The Continuous-Time Stochastic Volatility Models And Application In Chinese Stock Market

The continuous-time models can be applied a lot when studying finance. In the financial market, the volatility and the risk is becoming larger and larger along with the development of the financial market at home and abroad. Now studying the economic meaning, inherent mechanism and characteristic of the financial volatility are important. This dissertation mainly studies and discusses the continuous-time stochastic volatility models with jumps.The dissertation discusses the methods for discretizing and estimating continuous-time models. There are two methods for discretization: Euler discretization and Milstein discretization. We mainly studies the method which is efficient and easy for estimating continuous-time models—Markov Chain Monte Carlo (MCMC). And programming in R to estimate the continuous-time stochastic volatility model with jumps using MCMC. It is helpful to make the results more accurate compared with estimating the model by some software.The dissertation analyses Chinese stock market using the continuous-time stochastic volatility models with jumps in returns and volatilities. Estimating the model by MCMC and taking two examples based on Shanghai Stock Exchange index.

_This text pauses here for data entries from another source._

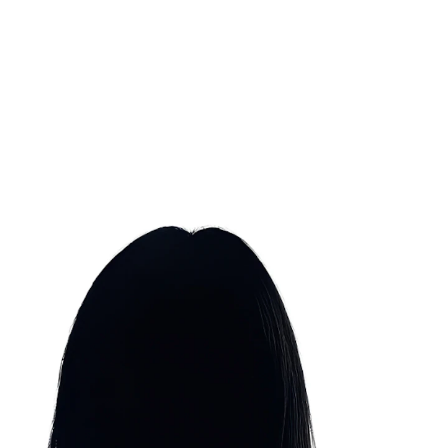
amenwerkingen
Mijn gegevens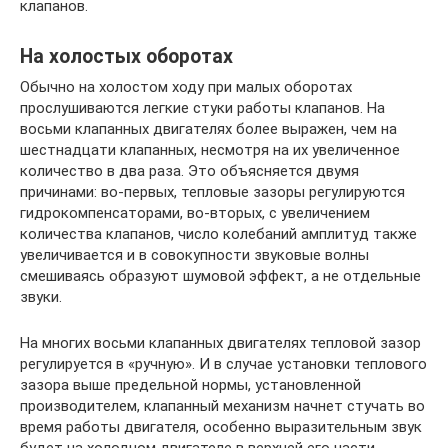
клапанов.
На холостых оборотах
Обычно на холостом ходу при малых оборотах
прослушиваются легкие стуки работы клапанов. На
восьми клапанных двигателях более выражен, чем на
шестнадцати клапанных, несмотря на их увеличенное
количество в два раза. Это объясняется двумя
причинами: во-первых, тепловые зазоры регулируются
гидрокомпенсаторами, во-вторых, с увеличением
количества клапанов, число колебаний амплитуд также
увеличивается и в совокупности звуковые волны
смешиваясь образуют шумовой эффект, а не отдельные
звуки.
На многих восьми клапанных двигателях тепловой зазор
регулируется в «ручную». И в случае установки теплового
зазора выше предельной нормы, установленной
производителем, клапанный механизм начнет стучать во
время работы двигателя, особенно выразительным звук
будет на холодном двигателе в верхней его части.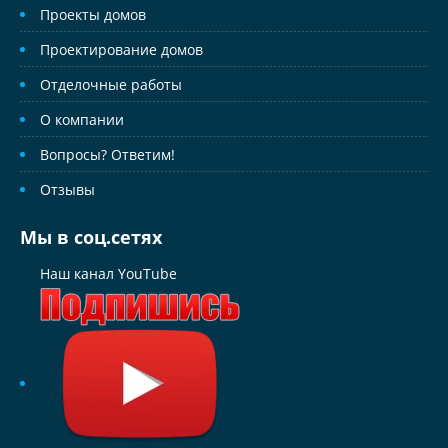
Проекты домов
Проектирование домов
Отделочные работы
О компании
Вопросы? Ответим!
Отзывы
Мы в соц.сетях
Наш канал YouTube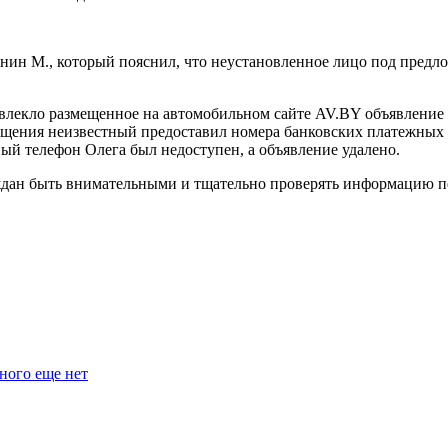
анин М., который пояснил, что неустановленное лицо под пред
влекло размещенное на автомобильном сайте AV.BY объявление 
ения неизвестный предоставил номера банковских платежных ка
й телефон Олега был недоступен, а объявление удалено.
ан быть внимательными и тщательно проверять информацию пере
ного еще нет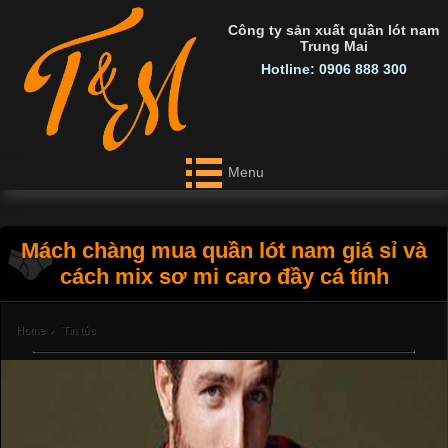
Công ty sản xuất quần lót nam
Trung Mai
Hotline: 0906 888 300
Menu
Mách chàng mua quần lót nam giá sỉ và
cách mix sơ mi caro đầy cá tính
Home
›
Tin tức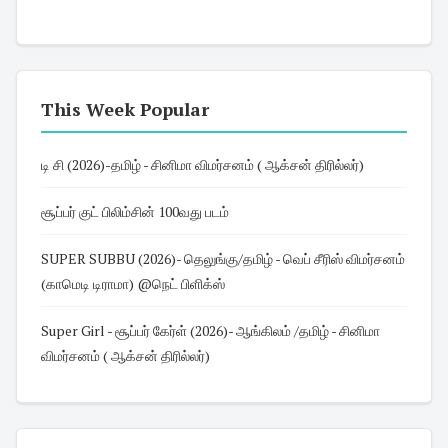
This Week Popular
டி சி (2026)-தமிழ் - சினிமா விமர்சனம் ( ஆக்சன் திரில்லர்)
சூப்பர் குட் பிலிம்சின் 100வது படம்
SUPER SUBBU (2026)- தெலுங்கு/தமிழ் - வெப் சீரிஸ் விமர்சனம்
(காமெடி டிராமா) @நெட் பிளிக்ஸ்
Super Girl - சூப்பர் கேர்ள் (2026)- ஆங்கிலம் /தமிழ் - சினிமா
விமர்சனம் ( ஆக்சன் திரில்லர்)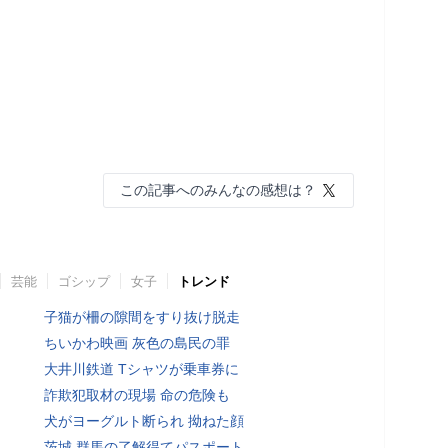
この記事へのみんなの感想は？
芸能
ゴシップ
女子
トレンド
子猫が柵の隙間をすり抜け脱走
ちいかわ映画 灰色の島民の罪
大井川鉄道 Tシャツが乗車券に
詐欺犯取材の現場 命の危険も
犬がヨーグルト断られ 拗ねた顔
茨城 群馬の了解得てパスポート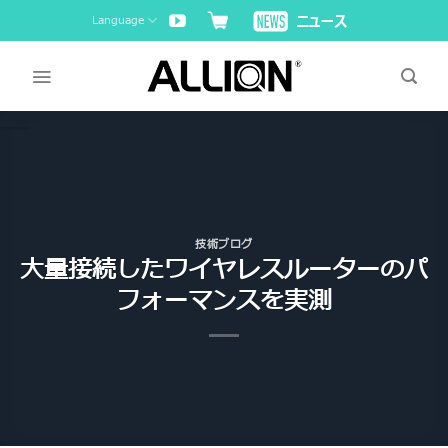
Skip
Language
to
content
技術ブログ
大量接続したワイヤレスルーターのパ
フォーマンスを実測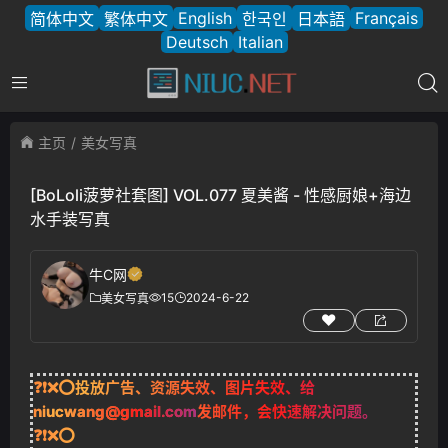
English
Français
简体中文
繁体中文
한국인
日本語
Deutsch
Italian
主页
美女写真
[BoLoli菠萝社套图] VOL.077 夏美酱 - 性感厨娘+海边
水手装写真
牛C网
15
2024-6-22
美女写真
❓❗❌⭕投放广告、资源失效、图片失效、给
niucwang@gmail.com
发邮件，会快速解决问题。
❓❗❌⭕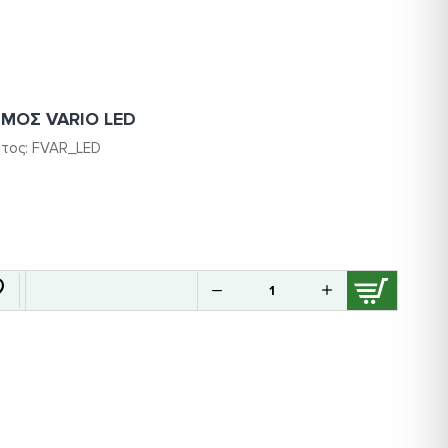
ΣΜΟΣ VARIO LED
τος:
FVAR_LED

The results show that the volatilities and jumps in Chinese stock market now becomes small.The continuous-time stochastic volatility models are usually applied in the finance derivative pricing, interest rate term structure, asset pricing and so on. This dissertation applies them to forecast the Stock Exchange index in the future. The empirical results show that the data simulated by the continuous-time stochastic volatility model is close to the real data and we could use these models to forecast the volatilities and jumps in the stock market in order to avoid risks.